- EXERCISE OBJECTIVE
Exactly reproduce all the records, keeping pictures out of the copy.

***** SUPPLIED MATERIAL

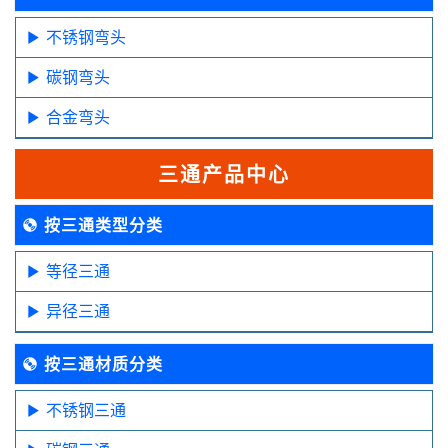
不锈钢弯头
碳钢弯头
合金弯头
三通产品中心
按三通类型分类
等径三通
异径三通
按三通材质分类
不锈钢三通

**********

- COMPLETED EXERCISE
不锈钢弯头
碳钢弯头
合金弯头
三通产品中心
按三通类型分类
等径三通
异径三通
按三通材质分类
不锈钢三通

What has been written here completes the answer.